December does not have to be a stressful time. Really, it doesn’t. It’s a joyful time, full of love and celebration and God’s incredible grace – His gift to us, such a blessing.
So breathe, and remember these things so that you can have a peaceful Christmas:
1. Make a Christmas budget and stick to it. Be sure to include not only presents but also food and travel. I frequently forget about the travel and lodging which adds additional worry as I try to figure out how we can afford everything. Additional worry for me means extra crankiness. And no one want to be around cranky me, not even me!
I realize it’s December already, and if you haven’t planned for the financial aspect of Christmas, prices may be daunting. However, see where you are right now. What do you have to spend? Whatever it is, no matter how big or small, budget that amount only. Stick to it. The internet is full of ideas for ways to not only make but also buy frugal, desirable gifts. Keep the focus on celebrating Christ’s birth and on your own relationships. Fill time with activities and not just stuff.
To learn more about 0 based budgeting, planning for Christmas spending, and becoming debt free, be sure to read The Total Money Makeover: A Proven Plan for Financial Fitness. My husband and I did, and it changed our lives.
2. Stay out of the stores. I know, I know. How in the world can we stay out of the stores during Christmas? Maybe we can’t completely, but as much as possible we should try. I first decided that the stores created a large part of my holiday distress the Black Friday a few years ago when I stood in line at a department store and when the doors opened people pushed ahead like maniacs.
They rammed into people with carts, not even acknowledging anyone, all self-absorbed with getting their own stuff. Just stuff. I stood back and watched and realized I never wanted to be a part of that again. It overwhelmed me. Why do we put ourselves in those situations just to save a few dollars? I’m not doing it anymore.
As much as possible, I shop online now. Avoiding the stores has made my Christmas season so much more peaceful.
3. Plan, Plan, Plan. I’ve never been the best at organization. In January, I always plan to budget a specific amount each month so that when the holidays come around at the end of the year, I’m ready and money won’t be a worry. Dave Ramsey says Christmas is not an emergency. It comes at the same time every year. I know he’s right.
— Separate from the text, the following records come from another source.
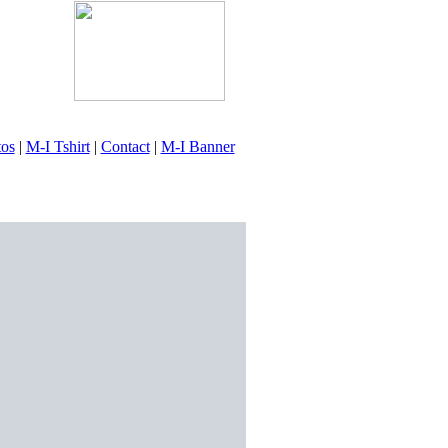
tos
|
M-I Tshirt
|
Contact
|
M-I Banner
But all of a sudden it’s the week before Thanksgiving, and I realize that not only do I have to figure out how to buy a turkey and pecans for pies, but I’ll soon have to shop for Christmas. I look in my holiday budget category, and…nothing. Sigh. I’ve made Christmas into an ‘emergency’ once again.
And then there are the Christmas lists. One kid emails his, one tells me his and I write it on a sticky note which I promptly lose, and one writes hers and sticks it with a magnet on the fridge. My husband texts his. I intend to consolidate them in an Excel spreadsheet before they’re lost, methodically checking each off as it is purchased, changing font colors to indicate which I’ve decide to skip, which are from Santa, which are for the stockings. I intend that. It works for a few days, and then, I’m not sure why, it goes by the wayside. I need focus!
4. Take time for yourself. This is key! No martyrdom allowed. Christmas will go on whether we pack our schedule full every second of every day or not. Families will be happy, presents will appear under the tree, food will be ravaged, football will be played.
If we can’t take time to care for ourselves and to nourish our relationship with Christ, how can we truly feel the fullness, the magnitude of the beauty of this incredible time? Whether you follow my ideas in 7 Tips for Your Intentional Relationship with Christ or have your own routines, don’t let the time slide by.
Take a bath, go for a walk away from the crowds, stare out a window and set your mind free, read a book just for fun. Whatever the activity, plan time for it, for you.
I wish everyone a joy filled, fun loving, sometimes reflective, safe, and PEACEFUL Christmas!